> **EXERCISE DESCRIPTION**:
Could you write out exactly the lines from the one that contains "Cadeautjes (684, 286)" through the last line of the listing below, both included and nothing more?

> **RECORD EXCERPTS**:
- - -
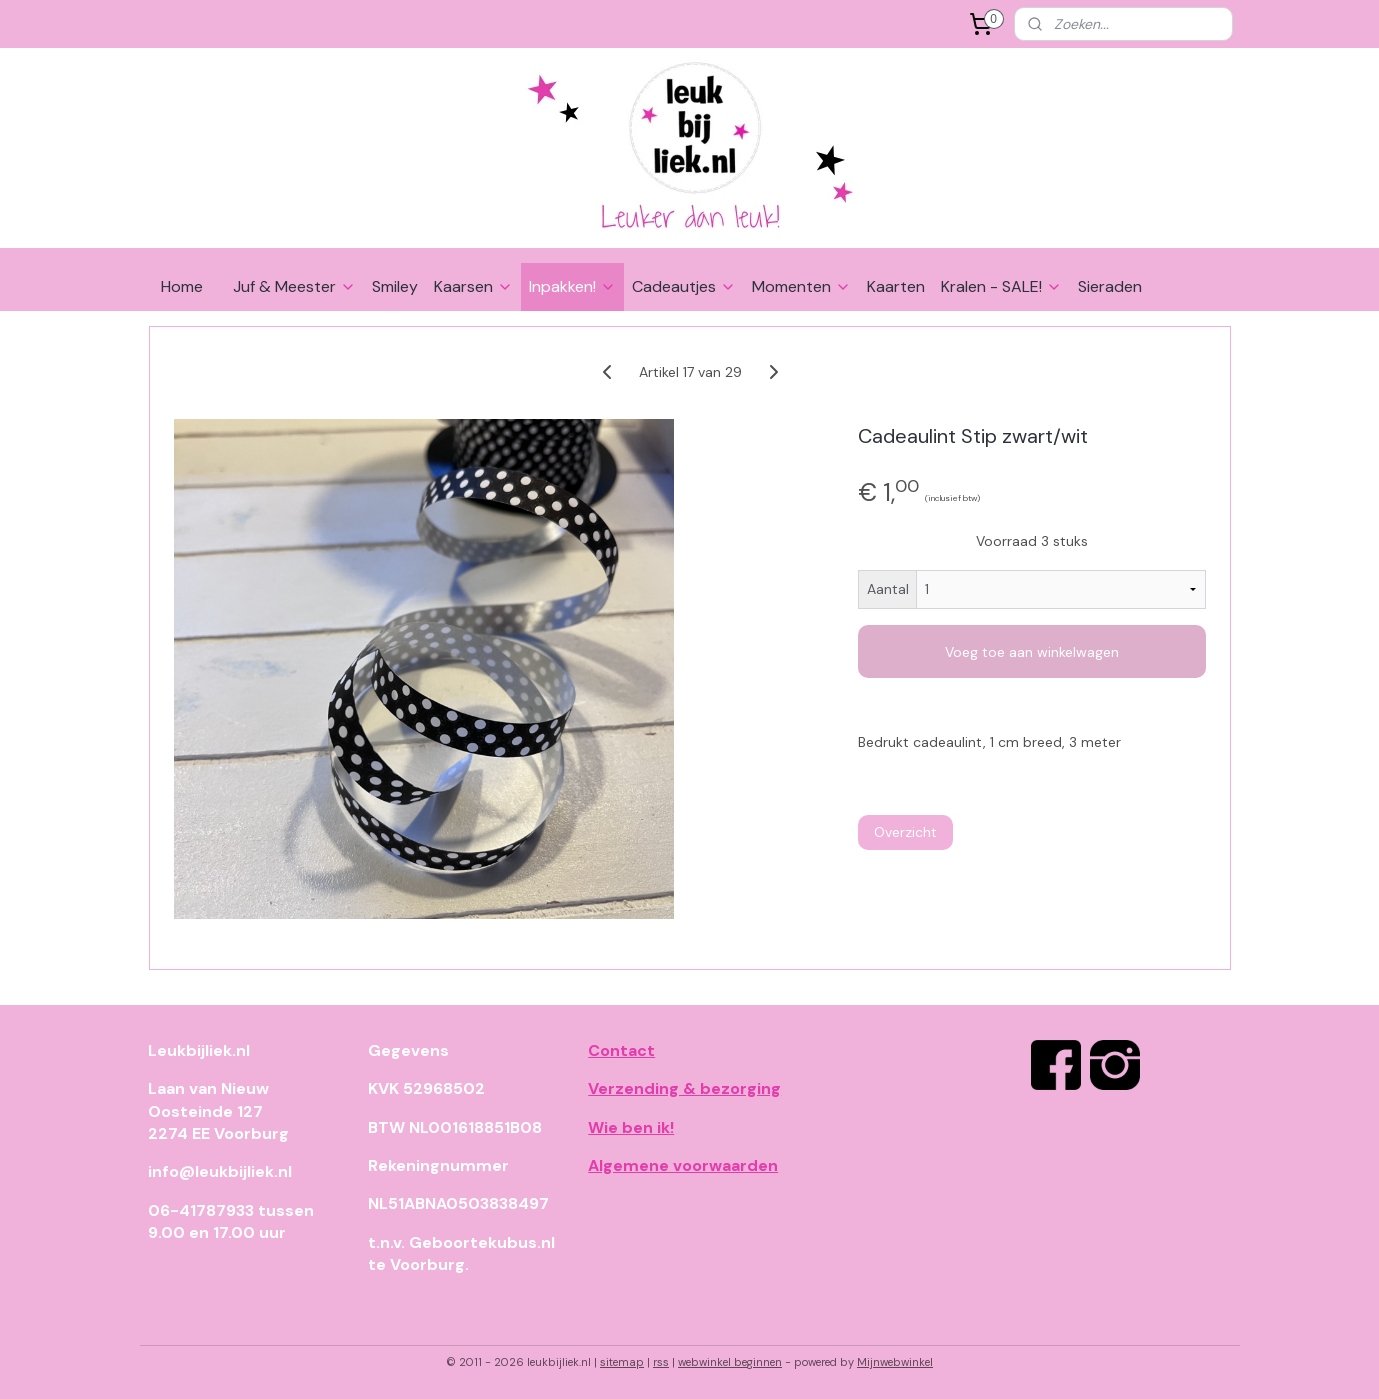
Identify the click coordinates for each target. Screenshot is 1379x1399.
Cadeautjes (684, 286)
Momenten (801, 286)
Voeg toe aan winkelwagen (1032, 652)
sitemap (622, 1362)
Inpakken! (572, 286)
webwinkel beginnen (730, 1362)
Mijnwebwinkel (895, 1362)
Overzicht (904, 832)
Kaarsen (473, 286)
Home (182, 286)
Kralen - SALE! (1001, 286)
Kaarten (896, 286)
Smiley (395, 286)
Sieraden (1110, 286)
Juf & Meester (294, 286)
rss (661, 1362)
- - -
> **FINISHED EXERCISE**:
Cadeautjes (684, 286)
Momenten (801, 286)
Voeg toe aan winkelwagen (1032, 652)
sitemap (622, 1362)
Inpakken! (572, 286)
webwinkel beginnen (730, 1362)
Mijnwebwinkel (895, 1362)
Overzicht (904, 832)
Kaarsen (473, 286)
Home (182, 286)
Kralen - SALE! (1001, 286)
Kaarten (896, 286)
Smiley (395, 286)
Sieraden (1110, 286)
Juf & Meester (294, 286)
rss (661, 1362)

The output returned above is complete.